→ Problem details:
What needs reproducing is the run of lines in the data below starting at the line with "tempo libero" and ending at the line with "ККБС. Эта САПР", both ends included. Copy it exactly, without pictures, and add nothing.

→ Raw data:
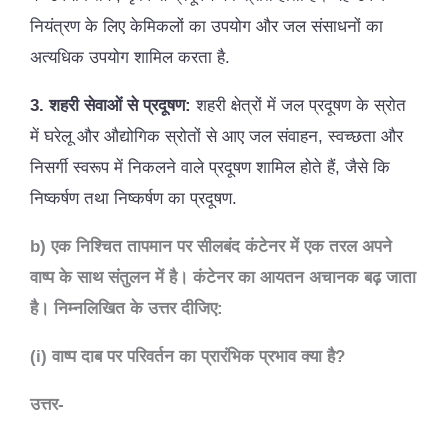
नियंत्रण के लिए केमिकलों का उपयोग और जल संसाधनों का
अत्यधिक उपयोग शामिल करता है.
3
. शहरी सेवाओं से प्रदूषण:
शहरी क्षेत्रों में जल प्रदूषण के स्रोत
में घरेलू और औद्योगिक स्रोतों से आए जल संवाहन, स्वच्छता और
निसर्गी स्वरूप में निकलने वाले प्रदूषण शामिल होते हैं, जैसे कि
निष्कर्षण तथा निष्कर्षण का प्रदूषण.
b) एक निश्चित तापमान पर सीलबंद कंटेनर में एक तरल अपने
वाष्प के साथ संतुलन में है। कंटेनर का आयतन अचानक बढ़ जाता
है। निम्नलिखित के उत्तर दीजिए:
(i) वाष्प दाब पर परिवर्तन का प्रारंभिक प्रभाव क्या है?
उत्तर-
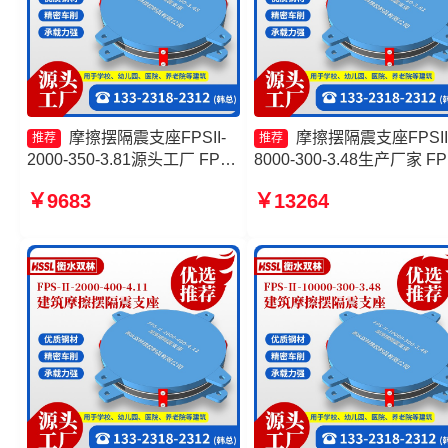
摩擦摆隔震支座FPSII-
摩擦摆隔震支座FPSII
推荐
推荐
2000-350-3.81源头工厂 FPS
8000-300-3.48生产厂家 FP
建筑摩擦摆支座厂家 摩擦滑移
支座源头工厂 摩擦摆隔振
￥9683
￥13264
隔震支座生产厂家 摩擦摆隔震
源头工厂 摩擦摆减隔震支
支座FPSII-1000-300-3.48厂
FJZQZ9000GD
家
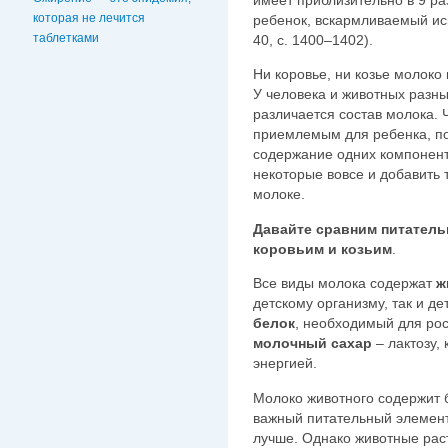
имеет приблизительно в 9 ра
которая не лечится
ребенок, вскармливаемый ис
таблетками
40, с. 1400–1402).
Ни коровье, ни козье молоко
У человека и животных разны
различается состав молока. 
приемлемым для ребенка, п
содержание одних компонент
некоторые вовсе и добавить 
молоке.
Давайте сравним питатель
коровьим и козьим
.
Все виды молока содержат
ж
детскому организму, так и д
белок
, необходимый для ро
молочный сахар
– лактозу,
энергией.
Молоко животного содержит б
важный питательный элемент,
лучше. Однако животные рас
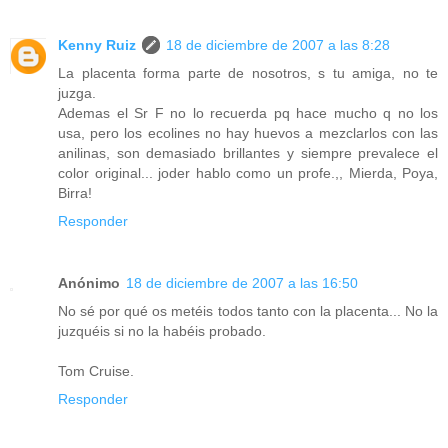
Kenny Ruiz
18 de diciembre de 2007 a las 8:28
La placenta forma parte de nosotros, s tu amiga, no te
juzga.
Ademas el Sr F no lo recuerda pq hace mucho q no los
usa, pero los ecolines no hay huevos a mezclarlos con las
anilinas, son demasiado brillantes y siempre prevalece el
color original... joder hablo como un profe.,, Mierda, Poya,
Birra!
Responder
Anónimo
18 de diciembre de 2007 a las 16:50
No sé por qué os metéis todos tanto con la placenta... No la
juzquéis si no la habéis probado.
Tom Cruise.
Responder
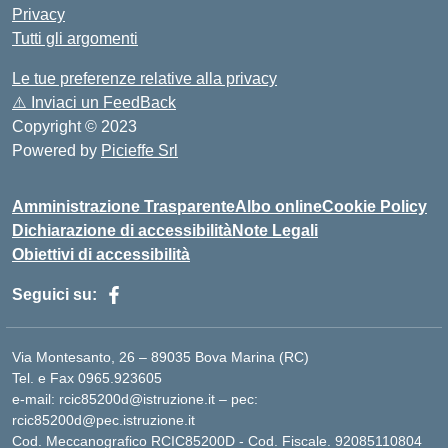
Privacy
Tutti gli argomenti
Le tue preferenze relative alla privacy
⚠️
Inviaci un FeedBack
Copyright © 2023
Powered by
Picieffe Srl
Amministrazione Trasparente
Albo online
Cookie Policy
Dichiarazione di accessibilità
Note Legali
Obiettivi di accessibilità
Seguici su:
Via Montesanto, 26 – 89035 Bova Marina (RC)
Tel. e Fax 0965.923605
e-mail: rcic85200d@istruzione.it – pec:
rcic85200d@pec.istruzione.it
Cod. Meccanografico RCIC85200D - Cod. Fiscale. 92085110804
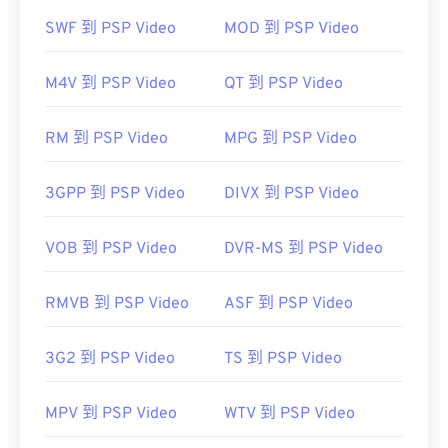
请使用
VLC Media Player
，该播放器支持多种平
SWF 到 PSP Video
MOD 到 PSP Video
台，包括移动设备。
请注意，另外两种文件类型也使用 MOV 扩展名。它
M4V 到 PSP Video
QT 到 PSP Video
们是 AutoCAD AutoFlix 和 ROSE Online。这两种文
件类型互不相关，其中一种已过时，另一种与在线游
RM 到 PSP Video
MPG 到 PSP Video
戏相关。Apple 并未开发这些技术，因此它们无法在
QuickTime 中打开。
3GPP 到 PSP Video
DIVX 到 PSP Video
开发者：
Apple Inc.
首次发行：
2001年
VOB 到 PSP Video
DVR-MS 到 PSP Video
有用的链接：
RMVB 到 PSP Video
ASF 到 PSP Video
https://en.wikipedia.org/wiki/QuickTime_File_Format
https://developer.apple.com/library/archive/documen
CH203-BBCGDDDF
3G2 到 PSP Video
TS 到 PSP Video
MPV 到 PSP Video
WTV 到 PSP Video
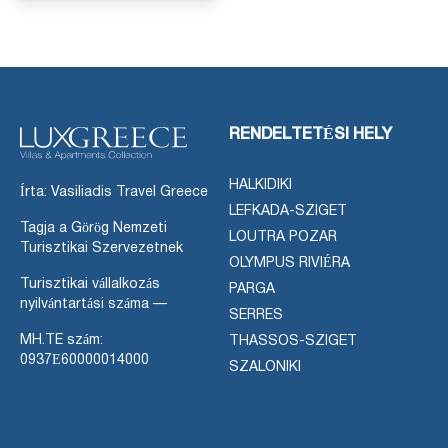
RENDELTETÉSI HELY
HALKIDIKI
Írta: Vasiliadis Travel Greece
LEFKADA-SZIGET
Tagja a Görög Nemzeti
LOUTRA POZAR
Turisztikai Szervezetnek
OLYMPUS RIVIÉRA
Turisztikai vállalkozás
PARGA
nyilvántartási száma —
SERRES
MH.TE szám:
THASSOS-SZIGET
0937Ε60000014000
SZALONIKI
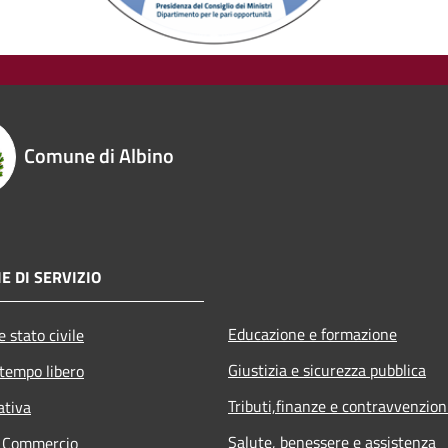
Comune di Albino
E DI SERVIZIO
Educazione e formazione
 stato civile
Giustizia e sicurezza pubblica
 tempo libero
Tributi,finanze e contravvenzion
ativa
Salute, benessere e assistenza
e Commercio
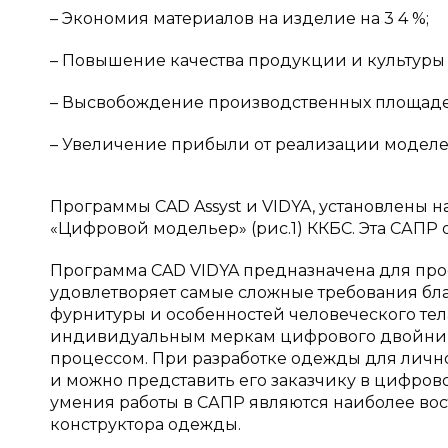
– Экономия материалов на изделие на 3 4 %;
– Повышение качества продукции и культуры 
– Высвобождение производственных площаде
– Увеличение прибыли от реализации модел
Программы CAD Assyst и VIDYA, установлены
«Цифровой модельер» (рис.1) ККБС. Эта САПР 
Программа CAD VIDYA предназначена для про
удовлетворяет самые сложные требования бла
фурнитуры и особенностей человеческого тел
индивидуальным меркам цифрового двойник
процессом. При разработке одежды для лично
и можно представить его заказчику в цифров
умения работы в САПР являются наиболее во
конструктора одежды.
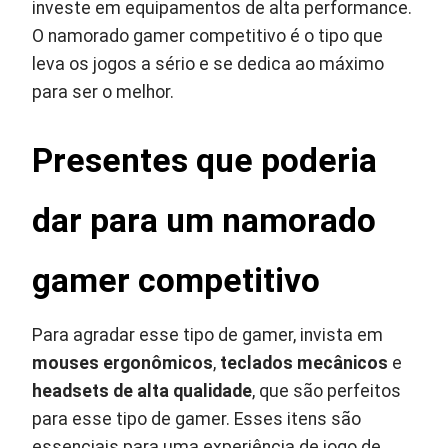
investe em equipamentos de alta performance.
O namorado gamer competitivo é o tipo que
leva os jogos a sério e se dedica ao máximo
para ser o melhor.
Presentes que poderia
dar para um namorado
gamer competitivo
Para agradar esse tipo de gamer, invista em
mouses ergonômicos
,
teclados mecânicos
e
headsets de alta qualidade
, que são perfeitos
para esse tipo de gamer. Esses itens são
essenciais para uma experiência de jogo de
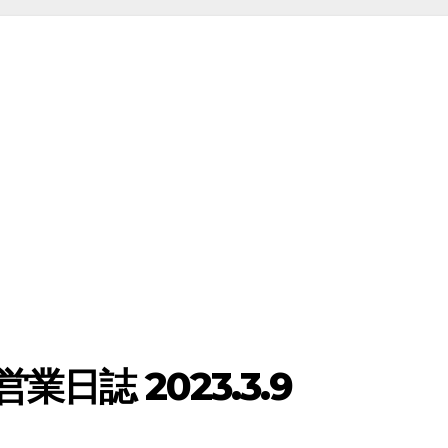
日誌 2023.3.9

→ Response area:
 tempo libero
Tributi,finanze e contravvenzion
ativa
Salute, benessere e assistenza
e Commercio
– Экономия материалов на изделие на 3 4 %;
– Повышение качества продукции и культуры 
– Высвобождение производственных площаде
– Увеличение прибыли от реализации модел
Программы CAD Assyst и VIDYA, установлены
«Цифровой модельер» (рис.1) ККБС. Эта САПР 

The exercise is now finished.